Autoriza, em caráter excepcional, a realização de teletrabalho por servidor em estágio probatório afetado por situação de emergência ou estado de calamidade pública reconhecidos pelo Poder Executivo estadual, e dá outras providências.

O GOVERNADOR DO ESTADO DE MINAS GERAIS, no uso de atribuição que lhe confere o inciso VII do art. 90 da Constituição do Estado e tendo em vista o disposto no art. 189 da Lei nº 22.257, de 27 de julho de 2016, na Lei nº 23.674, de 9 de julho de 2020, no Decreto nº 48.113, de 30 de dezembro de 2020, no Decreto nº 48.275, de 24 de setembro de 2021, e no Decreto nº 49.006, de 12 de março de 2025,

DECRETA:

Art. 1º – Fica autorizada, em caráter excepcional, a realização de teletrabalho, na modalidade de execução integral, por servidores públicos civis da Administração Pública direta, autárquica e fundacional do Poder Executivo que se encontrem em estágio probatório e tenham sido afetados por situação de emergência ou estado de calamidade pública reconhecidos ou declarados pelo Poder Executivo estadual.

Parágrafo único – A autorização excepcional de que trata o caput condiciona-se à comprovação, pelo servidor, de impedimento temporário ou dificuldade de deslocamento entre sua residência e a respectiva unidade de exercício, observado o disposto no Decreto nº 48.275, de 24 de setembro de 2021.

Art. 2º – Fica autorizada a manutenção do pagamento da ajuda de custo de que trata o art. 189 da Lei nº 22.257, de 27 de julho de 2016, regulamentada pelos Decretos nº 48.113, de 30 de dezembro de 2020, e nº 49.006, de 12 de março de 2025, ao servidor afetado por situação de emergência ou estado de calamidade pública declarados pelo município a partir de 1º de fevereiro de 2026.

§ 1º – A manutenção do pagamento de que trata o caput condiciona-se à comprovação, pelo servidor, de impedimento temporário ou dificuldade de deslocamento entre sua residência e a respectiva unidade de exercício, e atendidos, cumulativamente, os seguintes requisitos:

I – reconhecimento da situação de emergência ou calamidade pública pelo Poder Executivo estadual;

II – impossibilidade de realização das atividades exercidas pelo servidor em outro local definido pela chefia imediata ou incompatibilidade dessas atividades com o regime de teletrabalho;

III – anuência da chefia imediata e autorização expressa do dirigente máximo do órgão ou da entidade de exercício.

§ 2º – Caso seja possível a realização das atividades exercidas pelo servidor em regime de teletrabalho ou presencialmente em outro local definido pela chefia imediata, o pagamento da ajuda de custo para alimentação observará as regras gerais previstas na legislação, na proporção dos dias efetivamente trabalhados.

§ 3º – O disposto neste artigo aplica-se ao contratado temporário que já faça jus à ajuda de custo.

§ 4º – O disposto neste artigo aplica-se, no que couber, aos militares do Estado.

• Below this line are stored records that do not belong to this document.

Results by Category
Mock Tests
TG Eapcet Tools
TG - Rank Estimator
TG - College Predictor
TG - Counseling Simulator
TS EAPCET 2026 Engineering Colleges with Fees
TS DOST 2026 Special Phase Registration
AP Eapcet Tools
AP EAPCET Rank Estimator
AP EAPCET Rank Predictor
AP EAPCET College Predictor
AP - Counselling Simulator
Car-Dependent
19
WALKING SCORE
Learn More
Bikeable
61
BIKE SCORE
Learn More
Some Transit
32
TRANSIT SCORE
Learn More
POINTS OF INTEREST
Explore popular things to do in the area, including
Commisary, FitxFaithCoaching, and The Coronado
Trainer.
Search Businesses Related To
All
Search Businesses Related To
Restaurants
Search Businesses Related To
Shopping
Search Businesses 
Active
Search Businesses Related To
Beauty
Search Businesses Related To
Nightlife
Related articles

Art. 3º – A excepcionalidade de que trata este decreto perdurará enquanto subsistirem os efeitos da situação de emergência ou do estado de calamidade pública, podendo ser revogada antecipadamente caso as condições de mobilidade urbana sejam restabelecidas.

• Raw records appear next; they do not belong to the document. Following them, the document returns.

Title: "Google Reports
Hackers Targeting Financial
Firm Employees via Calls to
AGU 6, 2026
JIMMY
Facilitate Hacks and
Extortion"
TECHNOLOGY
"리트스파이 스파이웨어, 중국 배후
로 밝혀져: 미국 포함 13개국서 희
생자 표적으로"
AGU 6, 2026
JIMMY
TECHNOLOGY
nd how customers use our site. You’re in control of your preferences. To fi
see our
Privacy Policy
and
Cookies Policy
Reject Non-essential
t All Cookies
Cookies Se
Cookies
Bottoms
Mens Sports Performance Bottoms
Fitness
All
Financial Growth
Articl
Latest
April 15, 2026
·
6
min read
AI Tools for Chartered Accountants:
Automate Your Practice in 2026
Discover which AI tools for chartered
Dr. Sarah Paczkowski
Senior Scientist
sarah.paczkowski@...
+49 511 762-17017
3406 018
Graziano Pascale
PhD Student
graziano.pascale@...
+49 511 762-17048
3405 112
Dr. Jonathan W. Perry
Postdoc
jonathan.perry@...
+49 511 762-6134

Art. 4º – A Secretaria de Estado de Planejamento e Gestão editará normas complementares necessárias à fiel execução do disposto neste decreto.

Art. 5º – Este decreto entra em vigor na data de sua publicação, retroagindo seus efeitos, no que se refere ao disposto no art. 2º, às datas de publicação dos decretos municipais de declaração de situação de emergência ou calamidade pública, publicados a partir de 1º de fevereiro de 2026.

Belo Horizonte, aos 16 de março de 2026; 238º da Inconfidência Mineira e 205º da Independência do Brasil.